▶ [Given information]:
Segment Open

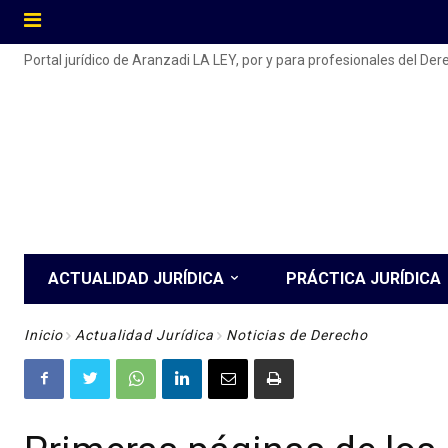
Portal jurídico de Aranzadi LA LEY, por y para profesionales del De
ACTUALIDAD JURÍDICA
PRÁCTICA JURÍDICA
Inicio
Actualidad Jurídica
Noticias de Derecho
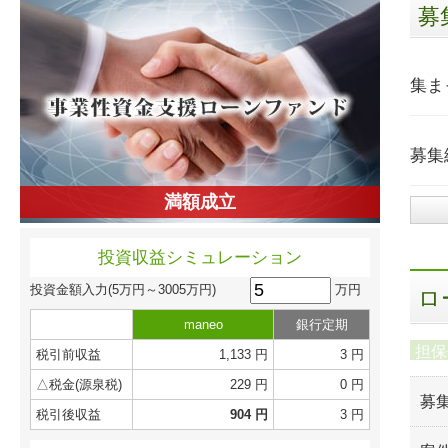
募
集ま
募集
満額成立
投資収益シミュレーション
万円
投資金額入力
(5万円～3005万円)
ロ
maneo
銀行定期
担保
税引前収益
1,133 円
3 円
△税金(源泉税)
229 円
0 円
募
税引後収益
904 円
3 円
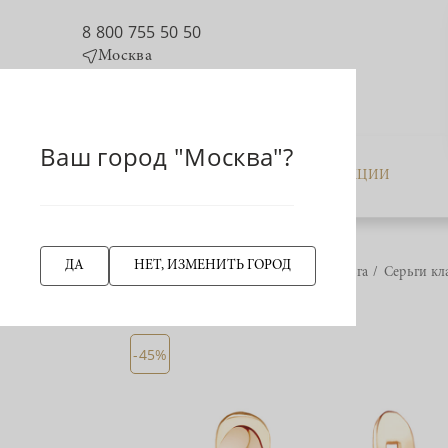
8 800 755 50 50
Москва
Ваш город "Москва"?
КАТАЛОГ
АКЦИИ
ДА
НЕТ, ИЗМЕНИТЬ ГОРОД
Главная страница
Серьга
Серьги кл
НАЗАД
-45%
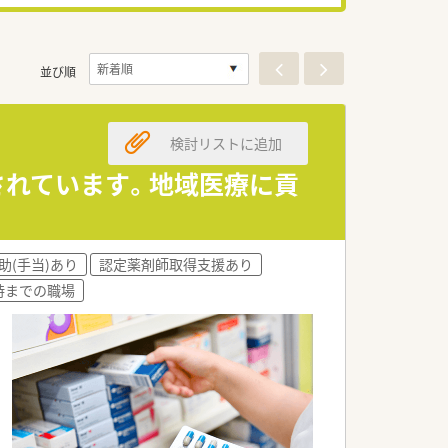
並び順
検討リストに追加
されています。地域医療に貢
助(手当)あり
認定薬剤師取得支援あり
8時までの職場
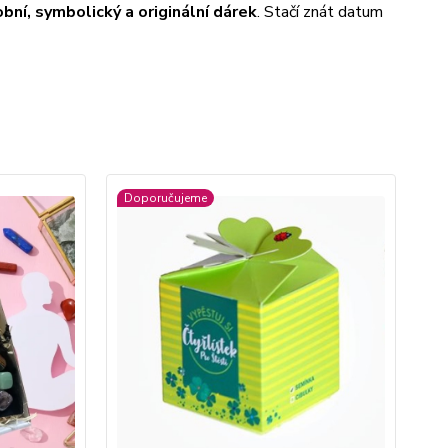
bní, symbolický a originální dárek
. Stačí znát datum
Doporučujeme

Segment Closed

▶ [Work order]: The answer should match the data above word for word, with no pictures in it.

▶ [Reply]:
Portal jurídico de Aranzadi LA LEY, por y para profesionales del De
ACTUALIDAD JURÍDICA
PRÁCTICA JURÍDICA
Inicio
Actualidad Jurídica
Noticias de Derecho
募
集ま
募集
満額成立
投資収益シミュレーション
万円
投資金額入力
(5万円～3005万円)
ロ
maneo
銀行定期
担保
税引前収益
1,133 円
3 円
△税金(源泉税)
229 円
0 円
募
税引後収益
904 円
3 円
8 800 755 50 50
Москва
Ваш город "Москва"?
КАТАЛОГ
АКЦИИ
ДА
НЕТ, ИЗМЕНИТЬ ГОРОД
Главная страница
Серьга
Серьги кл
НАЗАД
-45%
並び順
検討リストに追加
されています。地域医療に貢
助(手当)あり
認定薬剤師取得支援あり
8時までの職場
bní, symbolický a originální dárek
. Stačí znát datum
Doporučujeme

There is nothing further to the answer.